§ **ACTIVITY**: Work out how many lines of the listing below hold the word "screen", and give that number only.

§ **PROVIDED INFORMATION**:

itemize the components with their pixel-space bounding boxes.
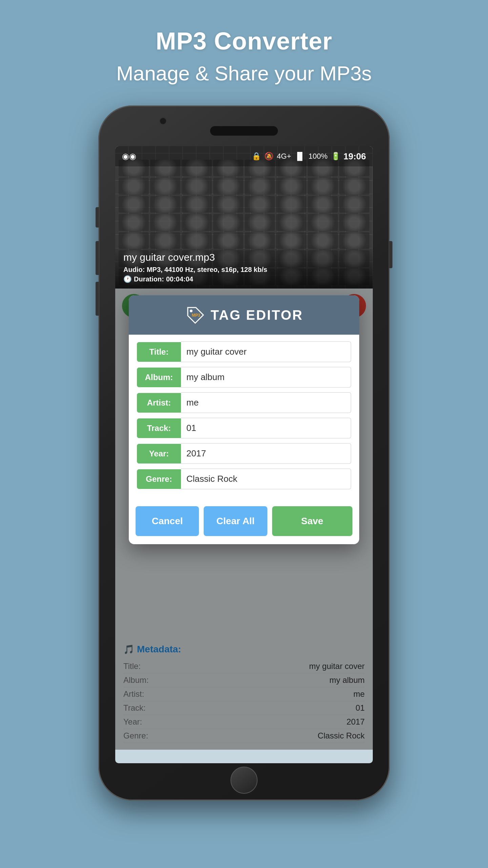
phone-bottom-bar (98, 767, 390, 794)
speaker-cell (150, 214, 180, 231)
phone-screen: ◉◉ 🔒 🔕 4G+ ▐▌ 100% 🔋 19:06 my guitar cov… (115, 146, 373, 763)
speaker-cell (213, 196, 243, 213)
album-art-header: my guitar cover.mp3 Audio: MP3, 44100 Hz… (115, 146, 373, 289)
dialog-overlay: MP3 TAG EDITOR Title:Album:Artist:Track:… (115, 289, 373, 750)
signal-bars-icon: ▐▌ (294, 152, 305, 161)
field-row: Title: (137, 341, 351, 362)
battery-indicator: 100% (308, 152, 327, 161)
field-row: Genre: (137, 469, 351, 489)
speaker-cell (339, 214, 369, 231)
phone-top-bar (98, 105, 390, 146)
save-button[interactable]: Save (272, 506, 352, 536)
lock-icon: 🔒 (252, 152, 261, 161)
speaker-cell (308, 178, 338, 194)
speaker-cell (276, 214, 306, 231)
screen-content: 🎵 Metadata: Title:my guitar coverAlbum:m… (115, 289, 373, 750)
clock: 19:06 (344, 151, 366, 162)
volume-up-button[interactable] (96, 241, 99, 275)
speaker-cell (308, 214, 338, 231)
status-right: 🔒 🔕 4G+ ▐▌ 100% 🔋 19:06 (252, 151, 366, 162)
phone-shell: ◉◉ 🔒 🔕 4G+ ▐▌ 100% 🔋 19:06 my guitar cov… (98, 105, 390, 801)
tag-editor-dialog: MP3 TAG EDITOR Title:Album:Artist:Track:… (129, 295, 359, 544)
front-camera (159, 117, 167, 125)
field-label-1: Album: (137, 368, 181, 387)
field-label-2: Artist: (137, 393, 181, 413)
speaker-cell (339, 196, 369, 213)
field-input-0[interactable] (181, 341, 351, 362)
field-input-5[interactable] (181, 469, 351, 489)
field-row: Album: (137, 367, 351, 388)
tag-editor-icon: MP3 (185, 305, 205, 325)
file-info-overlay: my guitar cover.mp3 Audio: MP3, 44100 Hz… (115, 245, 373, 289)
speaker-cell (182, 196, 212, 213)
field-input-1[interactable] (181, 367, 351, 388)
field-label-5: Genre: (137, 469, 181, 489)
speaker-cell (182, 178, 212, 194)
network-type: 4G+ (277, 152, 291, 161)
power-button[interactable] (389, 241, 392, 268)
dialog-header: MP3 TAG EDITOR (129, 295, 359, 335)
page-title: MP3 Converter (156, 27, 332, 55)
field-label-0: Title: (137, 342, 181, 362)
duration-value: 00:04:04 (166, 275, 193, 283)
speaker-cell (276, 196, 306, 213)
battery-icon: 🔋 (331, 152, 340, 161)
earpiece-speaker (210, 126, 278, 136)
home-button[interactable] (230, 767, 258, 794)
duration-label: Duration: (134, 275, 164, 283)
speaker-cell (119, 196, 149, 213)
speaker-cell (119, 214, 149, 231)
speaker-cell (150, 196, 180, 213)
volume-silent-button[interactable] (96, 207, 99, 228)
speaker-cell (339, 178, 369, 194)
mute-icon: 🔕 (264, 152, 273, 161)
speaker-cell (213, 214, 243, 231)
filename-label: my guitar cover.mp3 (123, 252, 365, 263)
volume-down-button[interactable] (96, 282, 99, 316)
status-bar: ◉◉ 🔒 🔕 4G+ ▐▌ 100% 🔋 19:06 (115, 146, 373, 166)
status-left: ◉◉ (122, 152, 136, 161)
speaker-cell (119, 178, 149, 194)
field-label-3: Track: (137, 418, 181, 438)
duration-info: 🕐 Duration: 00:04:04 (123, 275, 365, 283)
clear-all-button[interactable]: Clear All (204, 506, 267, 536)
speaker-cell (182, 214, 212, 231)
svg-text:MP3: MP3 (192, 313, 200, 318)
speaker-cell (276, 178, 306, 194)
field-row: Artist: (137, 392, 351, 413)
dialog-body: Title:Album:Artist:Track:Year:Genre: (129, 335, 359, 501)
field-input-2[interactable] (181, 392, 351, 413)
dialog-actions: Cancel Clear All Save (129, 501, 359, 544)
voicemail-icon: ◉◉ (122, 152, 136, 161)
field-label-4: Year: (137, 444, 181, 463)
speaker-cell (308, 196, 338, 213)
page-subtitle: Manage & Share your MP3s (116, 62, 372, 85)
speaker-cell (245, 178, 275, 194)
field-input-4[interactable] (181, 443, 351, 464)
field-row: Year: (137, 443, 351, 464)
audio-info: Audio: MP3, 44100 Hz, stereo, s16p, 128 … (123, 266, 365, 274)
speaker-cell (245, 196, 275, 213)
field-input-3[interactable] (181, 418, 351, 438)
svg-point-0 (190, 310, 192, 312)
field-row: Track: (137, 418, 351, 438)
audio-label: Audio: (123, 266, 145, 273)
speaker-cell (213, 178, 243, 194)
dialog-title-text: TAG EDITOR (211, 308, 303, 323)
speaker-cell (245, 214, 275, 231)
speaker-cell (150, 178, 180, 194)
clock-small-icon: 🕐 (123, 275, 132, 283)
cancel-button[interactable]: Cancel (136, 506, 199, 536)
audio-value: MP3, 44100 Hz, stereo, s16p, 128 kb/s (147, 266, 267, 273)
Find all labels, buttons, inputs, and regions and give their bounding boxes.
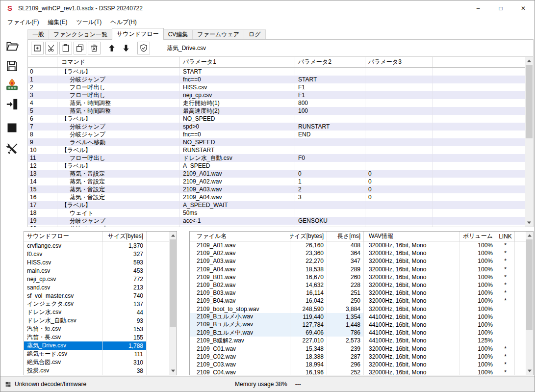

§ **RESPONSE TO THIS EXERCISE**: 2